Networking basics – the TCP protocol

In our discussion of the IP protocol, the reader might have noticed that there are many desirable features that the IP protocol does not have. Suppose for instance that we are building an application that needs to transmit data in a stream oriented way – this could be a video, an MP3 file or a data transfer modelling a conversation. When we simply split our data into IP packets and send them directly via IP, there are many issues that we have to solve. IP does not guarantee us that packets even arrive, so we will have to deal with lost packets and build some acknowledgement and retransmission mechanism. Even if the packets arrive, the order in which they arrive is not guaranteed – different packets could be routed along different paths and arrive in reversed order. So we need a mechanism to encode the order and reassemble them at the destination in the right order. If the receiver needs some time to process the packets, we might want to control and dynamically adjust the rate of transmission. And finally, IP only assigns one address to a host (more precisely, a network card), so our transmission might conflict with other applications running on the same host and we need a way to deal with this.

Fortunately, the internet protocol stack offers a protocol sitting on top of IP and offering all this – the transmission control protocol, commonly known as TCP (there are other protocols on top of IP like ICMP that we have already seen in action and UDP, but we will focus on TCP in this post).

The main properties of the TCP protocol are:

  • It is reliable – the transmission of each piece of data is guaranteed by acknowledgement and retransmission capabilities of the protocol
  • It is connection oriented. When TCP is used, a connection with endpoints on both hosts is established first through a handshake procedure. Once the connection is established, both parties can write and read from the connection at the same time until all the data is transferred, then the connection is closed again. A connection endpoint (a socket) is identified using the IP address and an additional number, called the port number so that different connections originating or ending at the same host can operate independently.
  • It is stream oriented. An application dealing with TCP does not have to know anything about packet sizes, fragmentation, reassembly, MTUs and so forth – it just writes data sequentially into a socket or reads data sequentially from a socket. Most operating systems make writing to and reading from a socket as easy as dealing with a file. The protocol makes sure that the bytes that are written into one of the endpoints arrive at the second endpoint completely and in the same order.
  • And finally, TCP offers congestion control, i.e. the protocol automatically throttles the transmission speed if it realizes congestion.

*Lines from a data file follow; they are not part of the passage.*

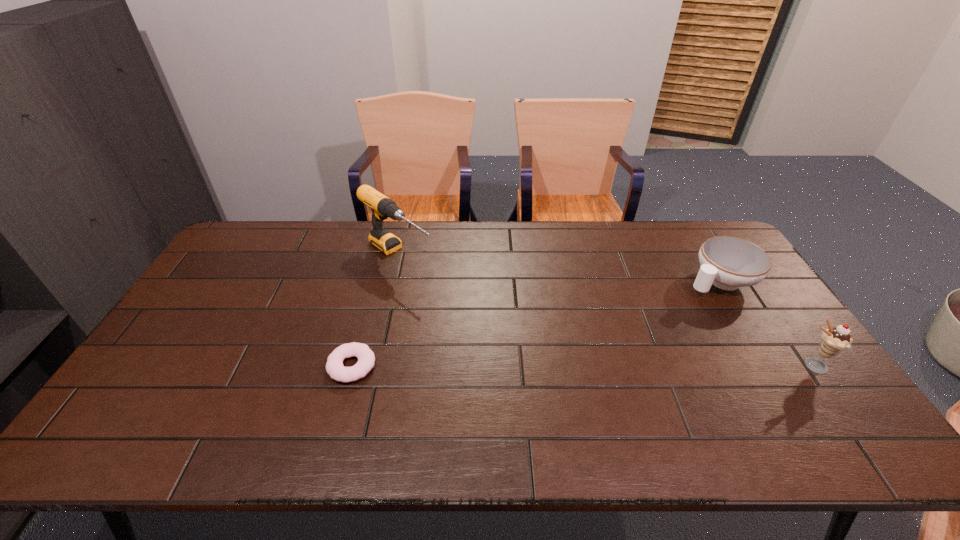 Where is `the shortest object`? the shortest object is located at coordinates (334, 366).

The height and width of the screenshot is (540, 960). In order to click on icecream in this screenshot , I will do `click(834, 340)`.

This screenshot has width=960, height=540. In order to click on the third tallest object in this screenshot , I will do `click(728, 263)`.

Locate an element on the screen. the tallest object is located at coordinates (382, 207).

This screenshot has height=540, width=960. I want to click on free region located 0.080m on the left of the doughnut, so click(298, 366).

I want to click on vacant region located on the back of the second tallest object, so click(766, 301).

Where is `blank space located 0.130m on the side with the handle of the third tallest object`? The image size is (960, 540). blank space located 0.130m on the side with the handle of the third tallest object is located at coordinates (665, 308).

This screenshot has height=540, width=960. What are the coordinates of `vacant space located on the side with the handle of the third tallest object` in the screenshot? It's located at (637, 323).

Where is `free space located 0.070m on the side with the handle of the third tallest object`? The image size is (960, 540). free space located 0.070m on the side with the handle of the third tallest object is located at coordinates (679, 300).

Where is `vacant area situated 0.110m on the handle side of the tallest object`? The image size is (960, 540). vacant area situated 0.110m on the handle side of the tallest object is located at coordinates (444, 288). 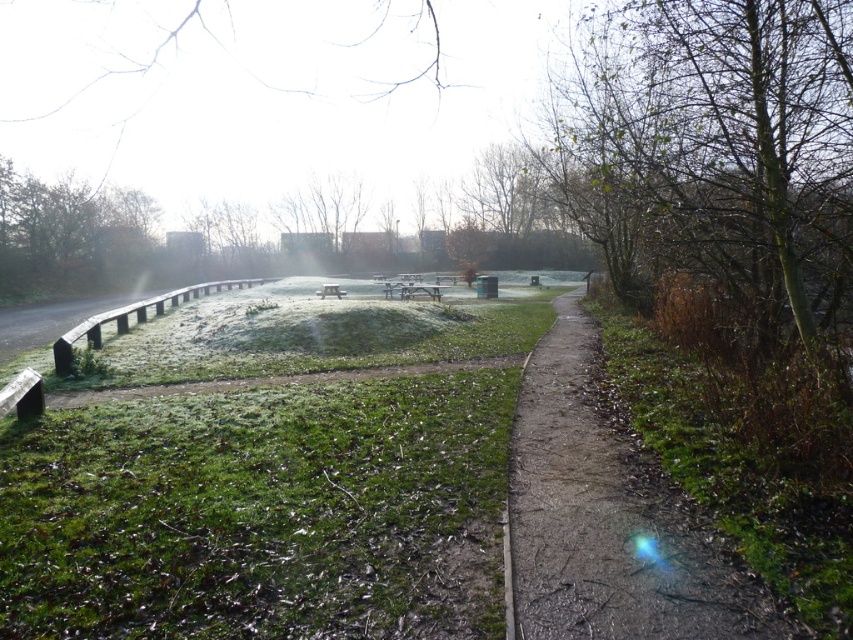 Is point (630, 564) more distant than point (108, 275)?

No, it is not.

Does point (579, 328) come farther from viewer compared to point (112, 284)?

No, it is in front of (112, 284).

Identify the location of dull brown dirt path at right. (607, 518).

Does bare branches at right lie behind dull brown dirt path at right?

Yes.

Is point (833, 284) behind point (700, 557)?

Yes, it is.

Find the location of a particular element. bare branches at right is located at coordinates (717, 152).

Does bare branches at right have a smaller size compared to wooden picnic table at center?

Incorrect, bare branches at right is not smaller in size than wooden picnic table at center.

Can you confirm if bare branches at right is taller than wooden picnic table at center?

Correct, bare branches at right is much taller as wooden picnic table at center.

Which is behind, point (807, 92) or point (335, 296)?

The point (335, 296) is behind.

Where is `bare branches at right`? This screenshot has width=853, height=640. bare branches at right is located at coordinates (717, 152). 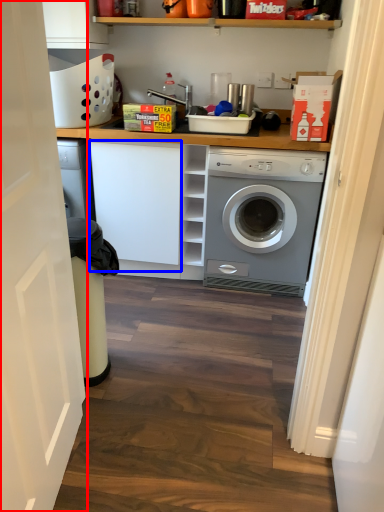 Question: Which of the following is the farthest to the observer, door (highlighted by a red box) or cabinetry (highlighted by a blue box)?

Choices:
 (A) door
 (B) cabinetry

Answer: (B) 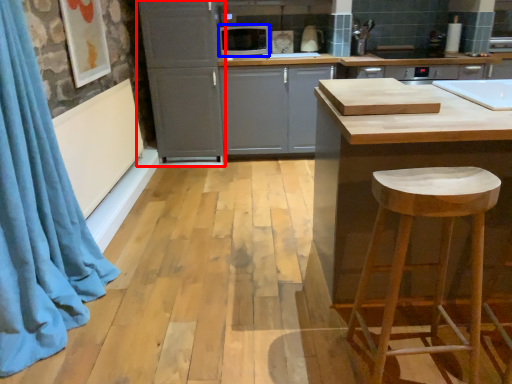 Question: Which of the following is the closest to the observer, cabinetry (highlighted by a red box) or appliance (highlighted by a blue box)?

Choices:
 (A) cabinetry
 (B) appliance

Answer: (A) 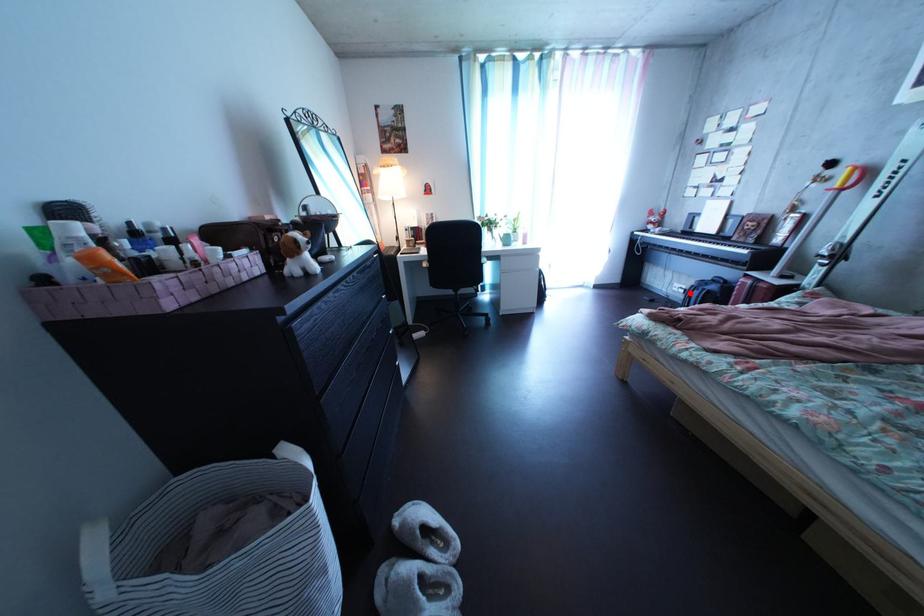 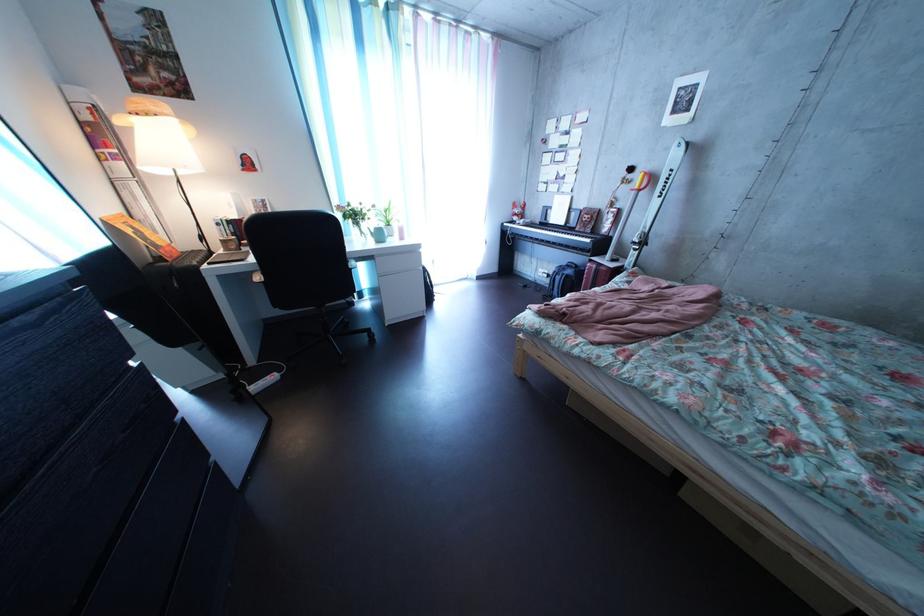 In the second image, find the point that corresponds to the highlighted location in the first image.

(554, 278) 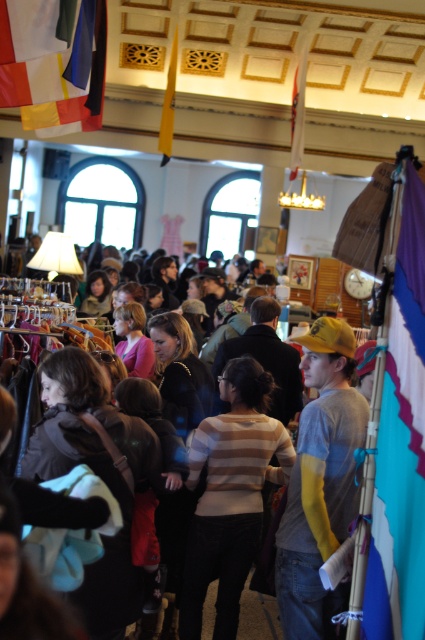 You are a vendor at the flea market and want to hang a new banner between the blue fabric flag at right and the white fabric flag at upper left. Which flag is smaller so you know where to place the banner appropriately?

The blue fabric flag at right is smaller compared to the white fabric flag at upper left, so you should place the banner accordingly to account for the size difference.

You are a photographer standing in the middle of the market. You want to take a photo that includes both the blue fabric flag at right and the white fabric flag at upper left. Which flag should you adjust your position to focus on first to ensure both are in frame?

You should focus on the blue fabric flag at right first because it is closer to you than the white fabric flag at upper left, so adjusting your position to include it will naturally bring the distant white fabric flag at upper left into the frame as well. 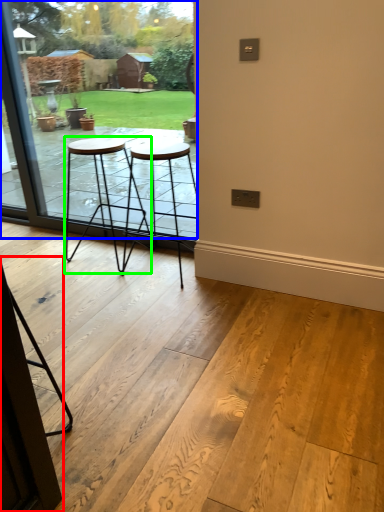 Question: Considering the real-world distances, which object is farthest from screen door (highlighted by a red box)? window (highlighted by a blue box) or stool (highlighted by a green box)?

Choices:
 (A) window
 (B) stool

Answer: (A) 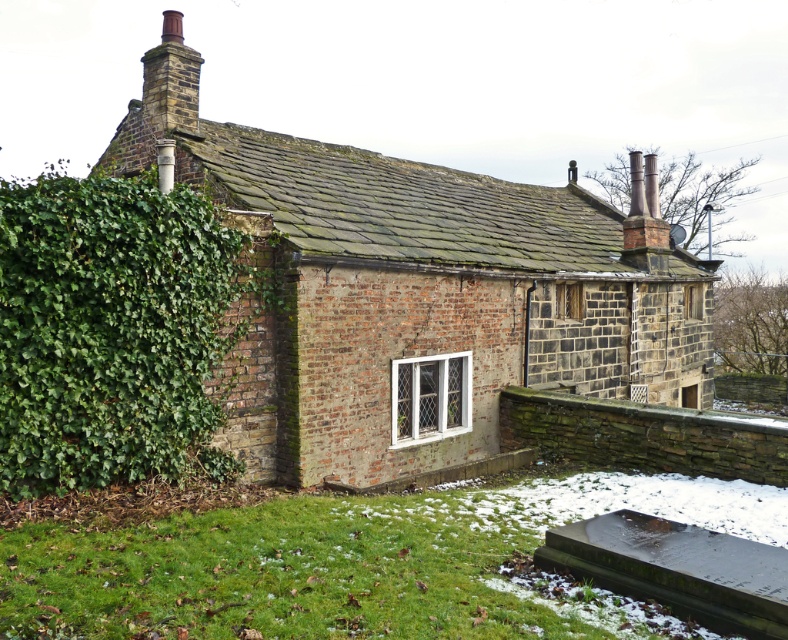 You are a painter who wants to paint both the brown brick cottage at center and the green leafy hedge at left. Which object should you paint first if you want to start with the larger one?

The brown brick cottage at center is bigger than the green leafy hedge at left, so you should paint the brown brick cottage at center first. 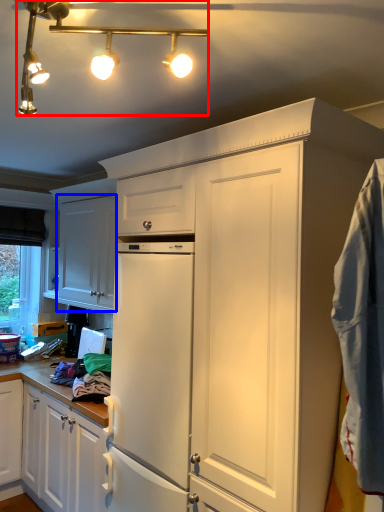 Question: Which object is further to the camera taking this photo, light fixture (highlighted by a red box) or cabinetry (highlighted by a blue box)?

Choices:
 (A) light fixture
 (B) cabinetry

Answer: (B) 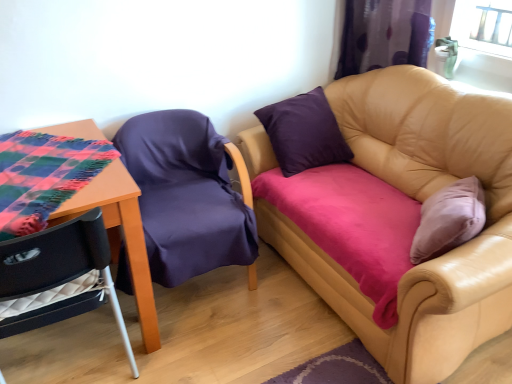 Question: In terms of width, does velvet purple chair at lower left, which ranks as the 1th chair in left-to-right order, look wider or thinner when compared to purple fabric curtain at upper right?

Choices:
 (A) wide
 (B) thin

Answer: (A)

Question: Which is correct: velvet purple chair at lower left, arranged as the 2th chair when viewed from the right, is inside purple fabric curtain at upper right, or outside of it?

Choices:
 (A) outside
 (B) inside

Answer: (A)

Question: Estimate the real-world distances between objects in this image. Which object is closer to the velvet purple chair at lower left, arranged as the 2th chair when viewed from the right?

Choices:
 (A) plaid fabric-covered table at left
 (B) tan leather couch at upper right
 (C) purple fabric curtain at upper right
 (D) purple fabric chair at left, the second chair in the left-to-right sequence

Answer: (A)

Question: Which object is the closest to the plaid fabric-covered table at left?

Choices:
 (A) purple fabric chair at left, the first chair viewed from the right
 (B) purple fabric curtain at upper right
 (C) tan leather couch at upper right
 (D) velvet purple chair at lower left, which ranks as the 1th chair in left-to-right order

Answer: (D) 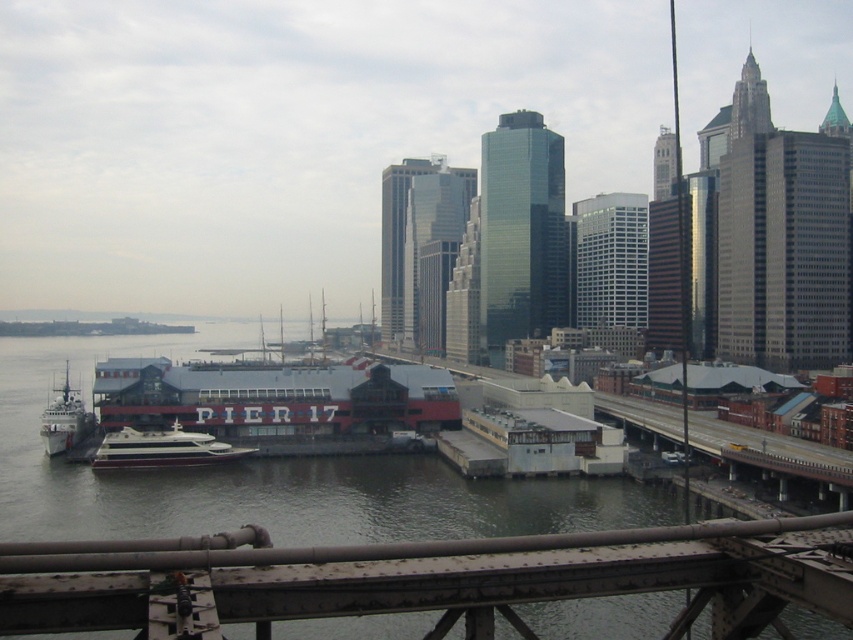 You are a tour guide explaining the waterfront to visitors. Pointing to the shiny white yacht at center and the metallic gray ship at lower left, you want to describe their relative positions. Which vessel is located to the right of the other?

The shiny white yacht at center is positioned on the right side of the metallic gray ship at lower left. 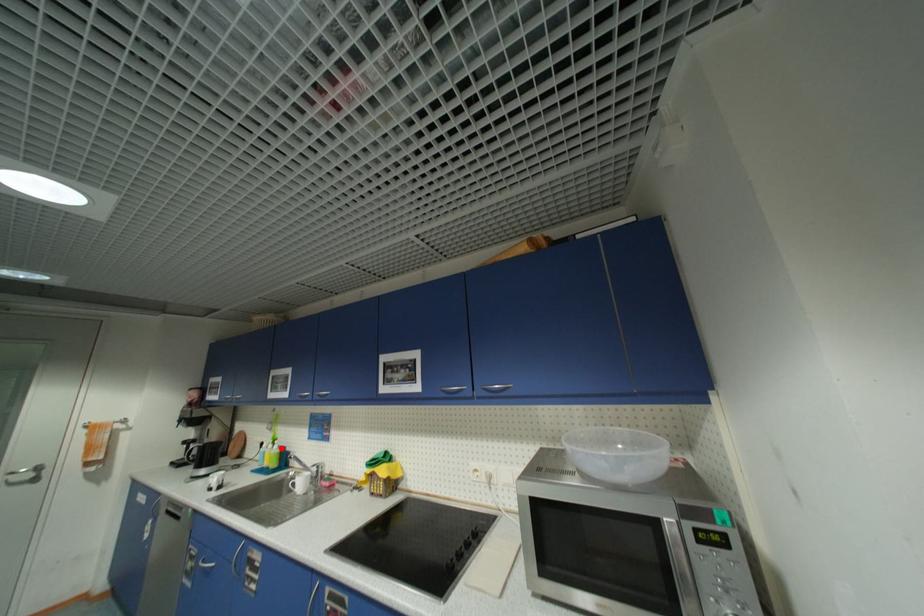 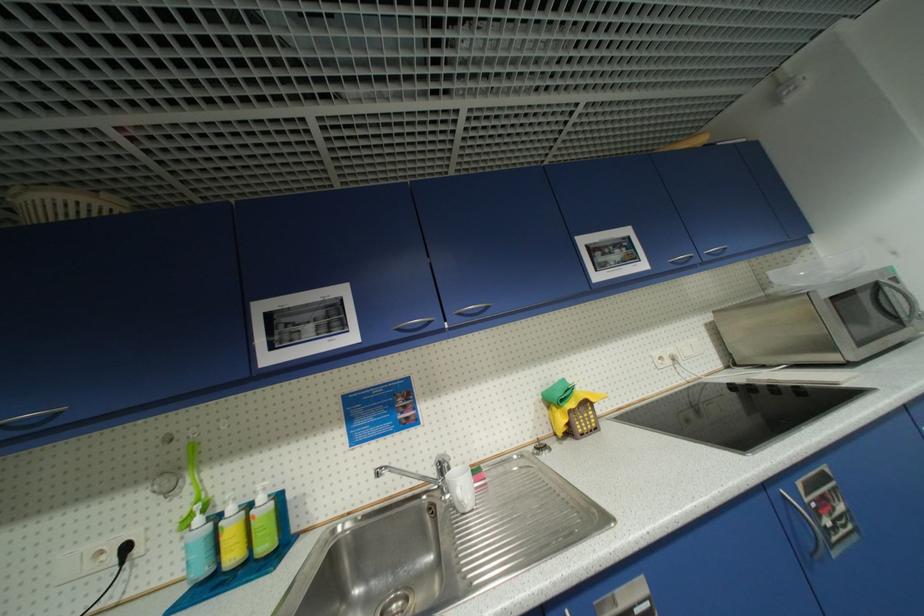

TCP is a rather complicated protocol, and it is hopeless to cover it entirely in one post. Instead, we will look at a few of those points in more detail in the following sections.

Connection endpoints and ports

The TCP protocol has first been standardized in RFC 793 (and since then adapted and enhanced by many other RFCs). This is were we also find the structure of a TCP header (see section 3.1 of the document). The first two 16 bit words in the header are called source port and destination port.

Together with the IP address, the port number defines the full address relevant for a TCP connection. The combination of an IP address with a port number is sometimes called a socket in the RFC and is conventionally denoted by prefixing the port number by the IP address followed by a colon, for instance 192.168.178.1:23 for the port number 23 on the host with IP address 192.168.178.1. However, the port number does not simply supplement the IP address. Instead, TCP operates by building connections which are determined by the full endpoints – IP address and port numbers – on both sides.

Let us look at an example to explain this. Suppose you are running a web server on a host with IP address 10.0.2.20. Traditionally, a web server uses the port number 80.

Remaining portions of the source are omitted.